Gemeinsam mit ARTE produzierte Alfred Seiland eine neue TV Serie welche im November 2018 ausgestrahlt wird. Sie handelt vom Donaulimes und die fünf Folgen behandeln jeweils andere Regionen (also beispielsweise eine Folge für Österreich-Ungarn, eine mit Serbien und Rumänien). Dabei sind auch neue Fotografien in ebendiesen Ländern entstanden. 

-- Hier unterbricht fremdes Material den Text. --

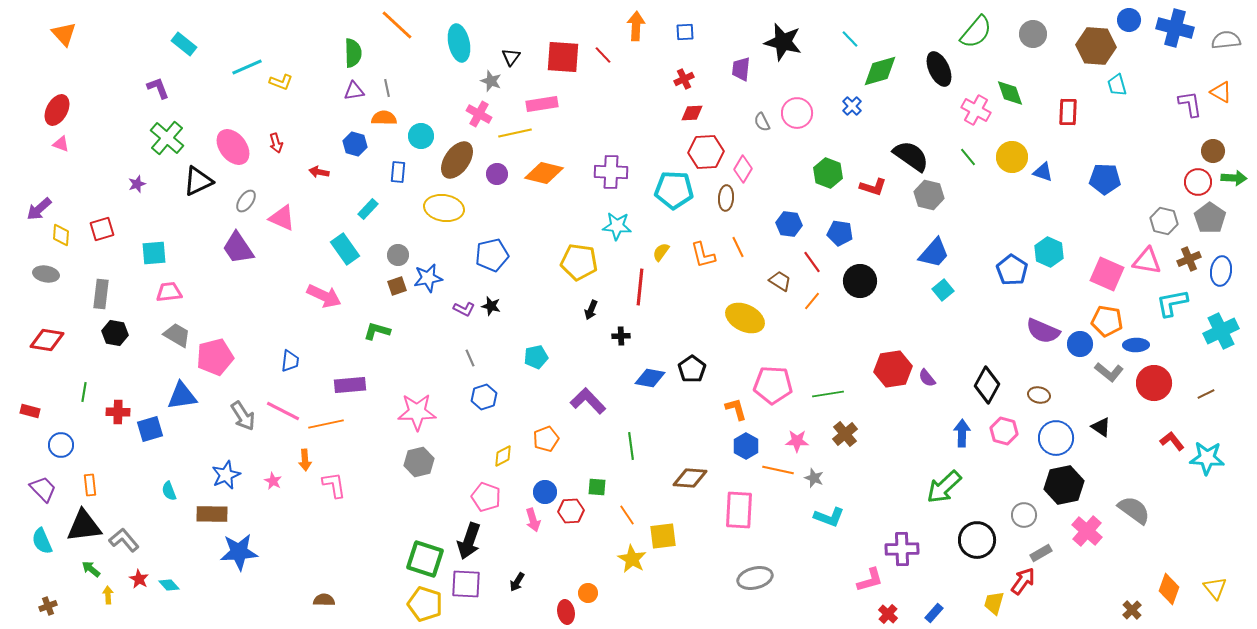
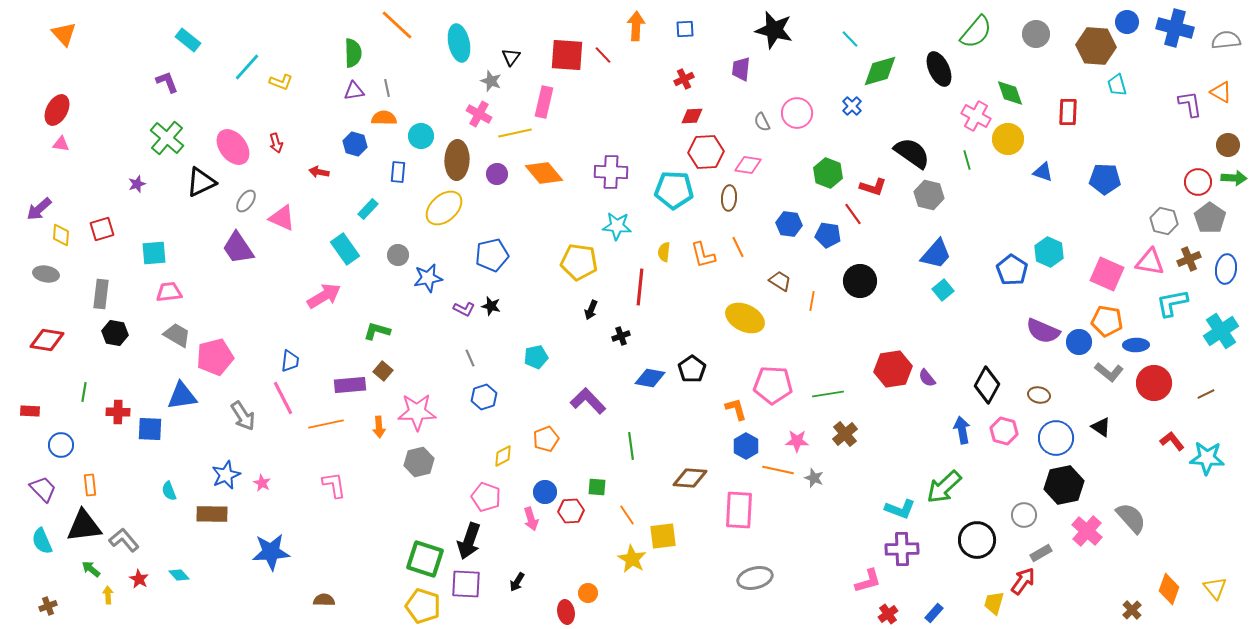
blue circle at (1129, 20): moved 2 px left, 2 px down
blue square at (685, 32): moved 3 px up
gray circle at (1033, 34): moved 3 px right
black star at (783, 42): moved 9 px left, 12 px up
cyan rectangle at (184, 44): moved 4 px right, 4 px up
red square at (563, 57): moved 4 px right, 2 px up
cyan line at (247, 67): rotated 24 degrees counterclockwise
purple L-shape at (158, 88): moved 9 px right, 6 px up
pink rectangle at (542, 104): moved 2 px right, 2 px up; rotated 68 degrees counterclockwise
pink cross at (976, 110): moved 6 px down
red diamond at (692, 113): moved 3 px down
pink triangle at (61, 144): rotated 12 degrees counterclockwise
brown circle at (1213, 151): moved 15 px right, 6 px up
black semicircle at (911, 156): moved 1 px right, 3 px up
green line at (968, 157): moved 1 px left, 3 px down; rotated 24 degrees clockwise
yellow circle at (1012, 157): moved 4 px left, 18 px up
brown ellipse at (457, 160): rotated 33 degrees counterclockwise
pink diamond at (743, 169): moved 5 px right, 4 px up; rotated 68 degrees clockwise
orange diamond at (544, 173): rotated 36 degrees clockwise
black triangle at (198, 181): moved 3 px right, 1 px down
brown ellipse at (726, 198): moved 3 px right
yellow ellipse at (444, 208): rotated 51 degrees counterclockwise
blue pentagon at (840, 233): moved 12 px left, 2 px down
yellow semicircle at (661, 252): moved 3 px right; rotated 30 degrees counterclockwise
blue trapezoid at (934, 253): moved 2 px right, 1 px down
pink triangle at (1147, 261): moved 3 px right, 1 px down
red line at (812, 262): moved 41 px right, 48 px up
blue ellipse at (1221, 271): moved 5 px right, 2 px up
brown square at (397, 286): moved 14 px left, 85 px down; rotated 30 degrees counterclockwise
pink arrow at (324, 296): rotated 56 degrees counterclockwise
orange line at (812, 301): rotated 30 degrees counterclockwise
cyan cross at (1221, 331): rotated 8 degrees counterclockwise
black cross at (621, 336): rotated 18 degrees counterclockwise
blue circle at (1080, 344): moved 1 px left, 2 px up
red rectangle at (30, 411): rotated 12 degrees counterclockwise
pink line at (283, 411): moved 13 px up; rotated 36 degrees clockwise
blue square at (150, 429): rotated 20 degrees clockwise
blue arrow at (962, 433): moved 3 px up; rotated 12 degrees counterclockwise
orange arrow at (305, 460): moved 74 px right, 33 px up
pink star at (273, 481): moved 11 px left, 2 px down
gray semicircle at (1134, 510): moved 3 px left, 8 px down; rotated 12 degrees clockwise
cyan L-shape at (829, 517): moved 71 px right, 8 px up
pink arrow at (533, 520): moved 2 px left, 1 px up
blue star at (239, 552): moved 32 px right
pink L-shape at (870, 580): moved 2 px left, 1 px down
cyan diamond at (169, 585): moved 10 px right, 10 px up
yellow pentagon at (425, 604): moved 2 px left, 2 px down
red cross at (888, 614): rotated 12 degrees clockwise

Die Zukunft der Fotografie

Alle bekannten Arbeiten von Alfred Seiland wurden mit einer analogen Großformatkamera aufgenommen. Bis vor ein paar Jahren hat er seine Arbeiten auch immer als Farbabzüge aus dem eigenen Fotolabor abgeliefert. In der heutigen Zeit werden aber Daten immer wichtiger. Und so fotografiert auch Seiland inzwischen mit digitalen Rückenteilen. Wichtig ist ihm trotzdem, dass zwischen dem Anfertigen der Fotos und dem Betrachten des Ergebnisses Zeit vergeht, um zu Lernen. Die größtmögliche Schärfe erreicht er außerdem nur mit dem Großformat - der Betrachter soll das Gefühl bekommen, direkt vor der Szene zu stehen - und dazu muss alles gleich scharf sein. Klar, so etwas ist auch mit neuen Technologien wie Focus Stacking möglich. Aber damit setzt man sich dem Diktat der Technik aus. Trotzdem kann er der Entwicklung auch Gutes abgewinnen: Technik hilft beim Vervielfältigen - seine Abzüge müsse er bei jedem erneut von Staub befreien. In der digitalen Retusche ist das nur einmal notwendig.